WHAT THE EXERCISE ASKS: For this exercise, write out the whole listing below exactly, omitting its images.

DATA EXCERPTS:
------------------------------------

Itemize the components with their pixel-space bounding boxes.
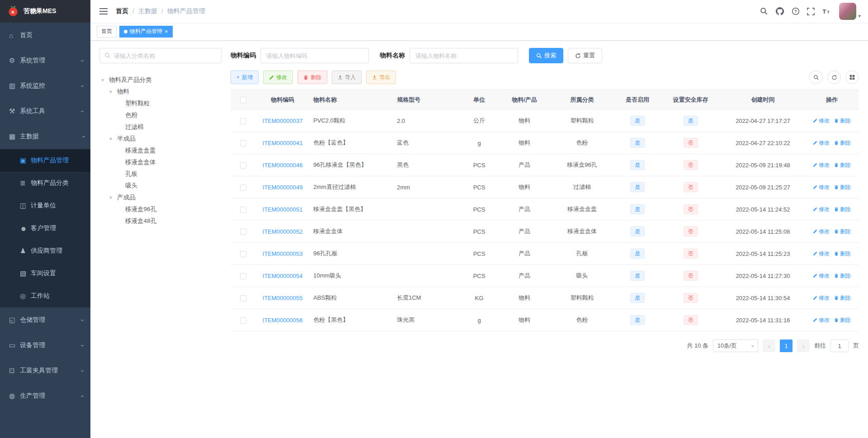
search-button[interactable]: 搜索 [529, 48, 563, 63]
row-checkbox[interactable] [240, 162, 246, 169]
tree-node[interactable]: 过滤棉 [99, 121, 222, 133]
font-size-icon[interactable]: TT [822, 7, 830, 15]
material-code-link[interactable]: ITEM00000037 [263, 118, 303, 124]
row-checkbox[interactable] [240, 295, 246, 301]
delete-link[interactable]: 删除 [834, 294, 851, 302]
edit-link[interactable]: 修改 [813, 139, 830, 147]
row-checkbox[interactable] [240, 273, 246, 279]
tree-node[interactable]: 吸头 [99, 180, 222, 192]
tree-node[interactable]: ▾半成品 [99, 133, 222, 145]
sidebar-item-fixture-management[interactable]: ⊡工装夹具管理› [0, 358, 90, 383]
tree-node[interactable]: ▾物料及产品分类 [99, 74, 222, 86]
goto-page-input[interactable] [830, 339, 849, 352]
edit-link[interactable]: 修改 [813, 250, 830, 258]
user-menu[interactable]: ▾ [839, 3, 861, 20]
sidebar-item-material-product-management[interactable]: ▣物料产品管理 [0, 149, 90, 172]
tree-node[interactable]: 塑料颗粒 [99, 98, 222, 109]
material-code-link[interactable]: ITEM00000054 [263, 273, 303, 279]
export-button[interactable]: 导出 [366, 71, 396, 84]
delete-link[interactable]: 删除 [834, 184, 851, 191]
edit-link[interactable]: 修改 [813, 117, 830, 125]
row-checkbox[interactable] [240, 229, 246, 235]
sidebar-toggle-icon[interactable] [98, 6, 109, 17]
sidebar-item-system-tools[interactable]: ⚒系统工具› [0, 99, 90, 124]
tree-node[interactable]: 色粉 [99, 109, 222, 121]
sidebar-item-master-data[interactable]: ▦主数据› [0, 124, 90, 149]
material-code-link[interactable]: ITEM00000041 [263, 140, 303, 146]
sidebar-item-workshop-settings[interactable]: ▧车间设置 [0, 262, 90, 285]
sidebar-item-system-management[interactable]: ⚙系统管理› [0, 48, 90, 73]
search-icon[interactable] [760, 7, 768, 15]
tree-node[interactable]: 移液盒96孔 [99, 203, 222, 215]
edit-link[interactable]: 修改 [813, 228, 830, 235]
sidebar-item-warehouse-management[interactable]: ◱仓储管理› [0, 307, 90, 333]
delete-link[interactable]: 删除 [834, 250, 851, 258]
tree-node[interactable]: ▾产成品 [99, 192, 222, 203]
sidebar-item-measurement-unit[interactable]: ◫计量单位 [0, 194, 90, 217]
row-checkbox[interactable] [240, 140, 246, 146]
sidebar-item-customer-management[interactable]: ☻客户管理 [0, 217, 90, 240]
fullscreen-icon[interactable] [807, 8, 815, 15]
refresh-button[interactable] [827, 71, 841, 84]
delete-link[interactable]: 删除 [834, 316, 851, 324]
sidebar-item-supplier-management[interactable]: ♟供应商管理 [0, 240, 90, 262]
edit-link[interactable]: 修改 [813, 294, 830, 302]
tab-close-icon[interactable]: × [165, 28, 168, 34]
page-number-button[interactable]: 1 [780, 339, 793, 352]
delete-link[interactable]: 删除 [834, 272, 851, 280]
material-name-input[interactable] [410, 48, 518, 63]
row-checkbox[interactable] [240, 118, 246, 124]
material-code-link[interactable]: ITEM00000053 [263, 250, 303, 257]
tree-node[interactable]: 移液盒盒盖 [99, 145, 222, 156]
material-code-link[interactable]: ITEM00000056 [263, 317, 303, 324]
reset-button[interactable]: 重置 [568, 48, 602, 63]
column-settings-button[interactable] [845, 71, 859, 84]
material-code-input[interactable] [260, 48, 369, 63]
row-checkbox[interactable] [240, 184, 246, 191]
app-logo[interactable]: K 苦糖果MES [0, 0, 90, 23]
toggle-search-button[interactable] [809, 71, 823, 84]
avatar[interactable] [839, 3, 856, 20]
delete-button[interactable]: 删除 [297, 71, 327, 84]
page-size-select[interactable]: 10条/页 ▾ [713, 339, 758, 352]
delete-link[interactable]: 删除 [834, 139, 851, 147]
material-code-link[interactable]: ITEM00000052 [263, 228, 303, 235]
help-icon[interactable]: ? [792, 7, 800, 15]
next-page-button[interactable]: › [797, 339, 810, 352]
edit-button[interactable]: 修改 [263, 71, 293, 84]
tree-node[interactable]: 移液盒盒体 [99, 156, 222, 168]
sidebar-item-home[interactable]: ⌂首页 [0, 23, 90, 48]
sidebar-item-production-management[interactable]: ◍生产管理› [0, 383, 90, 409]
delete-link[interactable]: 删除 [834, 117, 851, 125]
add-button[interactable]: + 新增 [231, 71, 259, 84]
import-button[interactable]: 导入 [332, 71, 362, 84]
prev-page-button[interactable]: ‹ [763, 339, 775, 352]
edit-link[interactable]: 修改 [813, 272, 830, 280]
breadcrumb-master-data[interactable]: 主数据 [138, 7, 157, 15]
material-code-link[interactable]: ITEM00000055 [263, 295, 303, 301]
edit-link[interactable]: 修改 [813, 161, 830, 169]
edit-link[interactable]: 修改 [813, 184, 830, 191]
tree-node[interactable]: 移液盒48孔 [99, 215, 222, 227]
sidebar-item-equipment-management[interactable]: ▭设备管理› [0, 333, 90, 358]
select-all-checkbox[interactable] [240, 97, 246, 103]
delete-link[interactable]: 删除 [834, 206, 851, 213]
edit-link[interactable]: 修改 [813, 316, 830, 324]
row-checkbox[interactable] [240, 207, 246, 213]
sidebar-item-workstation[interactable]: ◎工作站 [0, 285, 90, 307]
material-code-link[interactable]: ITEM00000051 [263, 206, 303, 213]
breadcrumb-home[interactable]: 首页 [116, 7, 128, 15]
edit-link[interactable]: 修改 [813, 206, 830, 213]
delete-link[interactable]: 删除 [834, 228, 851, 235]
row-checkbox[interactable] [240, 317, 246, 324]
github-icon[interactable] [775, 7, 784, 16]
tab-home[interactable]: 首页 [97, 26, 117, 38]
row-checkbox[interactable] [240, 251, 246, 257]
tree-node[interactable]: 孔板 [99, 168, 222, 180]
material-code-link[interactable]: ITEM00000046 [263, 162, 303, 169]
sidebar-item-material-product-category[interactable]: ≣物料产品分类 [0, 172, 90, 194]
category-search-input[interactable] [114, 52, 217, 59]
delete-link[interactable]: 删除 [834, 161, 851, 169]
tree-node[interactable]: ▾物料 [99, 86, 222, 98]
tab-material-product-management[interactable]: 物料产品管理 × [119, 26, 173, 38]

------------------------------------

RESULT OF THIS TASK:
Itemize the components with their pixel-space bounding boxes.
search-button[interactable]: 搜索 [529, 48, 563, 63]
row-checkbox[interactable] [240, 162, 246, 169]
tree-node[interactable]: 过滤棉 [99, 121, 222, 133]
font-size-icon[interactable]: TT [822, 7, 830, 15]
material-code-link[interactable]: ITEM00000037 [263, 118, 303, 124]
row-checkbox[interactable] [240, 295, 246, 301]
delete-link[interactable]: 删除 [834, 294, 851, 302]
edit-link[interactable]: 修改 [813, 139, 830, 147]
row-checkbox[interactable] [240, 273, 246, 279]
tree-node[interactable]: 吸头 [99, 180, 222, 192]
tree-node[interactable]: ▾半成品 [99, 133, 222, 145]
sidebar-item-fixture-management[interactable]: ⊡工装夹具管理› [0, 358, 90, 383]
tree-node[interactable]: ▾物料及产品分类 [99, 74, 222, 86]
goto-page-input[interactable] [830, 339, 849, 352]
edit-link[interactable]: 修改 [813, 250, 830, 258]
user-menu[interactable]: ▾ [839, 3, 861, 20]
sidebar-item-material-product-management[interactable]: ▣物料产品管理 [0, 149, 90, 172]
tree-node[interactable]: 塑料颗粒 [99, 98, 222, 109]
material-code-link[interactable]: ITEM00000054 [263, 273, 303, 279]
export-button[interactable]: 导出 [366, 71, 396, 84]
delete-link[interactable]: 删除 [834, 184, 851, 191]
edit-link[interactable]: 修改 [813, 117, 830, 125]
row-checkbox[interactable] [240, 229, 246, 235]
sidebar-toggle-icon[interactable] [98, 6, 109, 17]
sidebar-item-system-tools[interactable]: ⚒系统工具› [0, 99, 90, 124]
tree-node[interactable]: 色粉 [99, 109, 222, 121]
sidebar-item-master-data[interactable]: ▦主数据› [0, 124, 90, 149]
material-code-link[interactable]: ITEM00000041 [263, 140, 303, 146]
sidebar-item-workshop-settings[interactable]: ▧车间设置 [0, 262, 90, 285]
sidebar-item-system-management[interactable]: ⚙系统管理› [0, 48, 90, 73]
search-icon[interactable] [760, 7, 768, 15]
tree-node[interactable]: 移液盒96孔 [99, 203, 222, 215]
edit-link[interactable]: 修改 [813, 228, 830, 235]
sidebar-item-warehouse-management[interactable]: ◱仓储管理› [0, 307, 90, 333]
delete-link[interactable]: 删除 [834, 250, 851, 258]
tree-node[interactable]: ▾产成品 [99, 192, 222, 203]
sidebar-item-measurement-unit[interactable]: ◫计量单位 [0, 194, 90, 217]
row-checkbox[interactable] [240, 140, 246, 146]
sidebar-item-customer-management[interactable]: ☻客户管理 [0, 217, 90, 240]
fullscreen-icon[interactable] [807, 8, 815, 15]
refresh-button[interactable] [827, 71, 841, 84]
delete-link[interactable]: 删除 [834, 316, 851, 324]
sidebar-item-supplier-management[interactable]: ♟供应商管理 [0, 240, 90, 262]
edit-link[interactable]: 修改 [813, 294, 830, 302]
tab-close-icon[interactable]: × [165, 28, 168, 34]
page-number-button[interactable]: 1 [780, 339, 793, 352]
delete-link[interactable]: 删除 [834, 272, 851, 280]
material-name-input[interactable] [410, 48, 518, 63]
row-checkbox[interactable] [240, 118, 246, 124]
material-code-link[interactable]: ITEM00000053 [263, 250, 303, 257]
tree-node[interactable]: 移液盒盒盖 [99, 145, 222, 156]
material-code-link[interactable]: ITEM00000056 [263, 317, 303, 324]
reset-button[interactable]: 重置 [568, 48, 602, 63]
column-settings-button[interactable] [845, 71, 859, 84]
material-code-input[interactable] [260, 48, 369, 63]
row-checkbox[interactable] [240, 184, 246, 191]
app-logo[interactable]: K 苦糖果MES [0, 0, 90, 23]
toggle-search-button[interactable] [809, 71, 823, 84]
avatar[interactable] [839, 3, 856, 20]
delete-button[interactable]: 删除 [297, 71, 327, 84]
page-size-select[interactable]: 10条/页 ▾ [713, 339, 758, 352]
delete-link[interactable]: 删除 [834, 139, 851, 147]
material-code-link[interactable]: ITEM00000052 [263, 228, 303, 235]
help-icon[interactable]: ? [792, 7, 800, 15]
next-page-button[interactable]: › [797, 339, 810, 352]
edit-button[interactable]: 修改 [263, 71, 293, 84]
tree-node[interactable]: 移液盒盒体 [99, 156, 222, 168]
sidebar-item-home[interactable]: ⌂首页 [0, 23, 90, 48]
sidebar-item-production-management[interactable]: ◍生产管理› [0, 383, 90, 409]
delete-link[interactable]: 删除 [834, 117, 851, 125]
add-button[interactable]: + 新增 [231, 71, 259, 84]
import-button[interactable]: 导入 [332, 71, 362, 84]
prev-page-button[interactable]: ‹ [763, 339, 775, 352]
edit-link[interactable]: 修改 [813, 272, 830, 280]
breadcrumb-master-data[interactable]: 主数据 [138, 7, 157, 15]
material-code-link[interactable]: ITEM00000055 [263, 295, 303, 301]
edit-link[interactable]: 修改 [813, 161, 830, 169]
edit-link[interactable]: 修改 [813, 184, 830, 191]
tree-node[interactable]: 移液盒48孔 [99, 215, 222, 227]
sidebar-item-equipment-management[interactable]: ▭设备管理› [0, 333, 90, 358]
select-all-checkbox[interactable] [240, 97, 246, 103]
delete-link[interactable]: 删除 [834, 206, 851, 213]
edit-link[interactable]: 修改 [813, 316, 830, 324]
row-checkbox[interactable] [240, 207, 246, 213]
sidebar-item-workstation[interactable]: ◎工作站 [0, 285, 90, 307]
material-code-link[interactable]: ITEM00000051 [263, 206, 303, 213]
breadcrumb-home[interactable]: 首页 [116, 7, 128, 15]
edit-link[interactable]: 修改 [813, 206, 830, 213]
delete-link[interactable]: 删除 [834, 228, 851, 235]
row-checkbox[interactable] [240, 317, 246, 324]
github-icon[interactable] [775, 7, 784, 16]
tab-home[interactable]: 首页 [97, 26, 117, 38]
row-checkbox[interactable] [240, 251, 246, 257]
tree-node[interactable]: 孔板 [99, 168, 222, 180]
material-code-link[interactable]: ITEM00000046 [263, 162, 303, 169]
sidebar-item-material-product-category[interactable]: ≣物料产品分类 [0, 172, 90, 194]
category-search-input[interactable] [114, 52, 217, 59]
delete-link[interactable]: 删除 [834, 161, 851, 169]
tree-node[interactable]: ▾物料 [99, 86, 222, 98]
tab-material-product-management[interactable]: 物料产品管理 × [119, 26, 173, 38]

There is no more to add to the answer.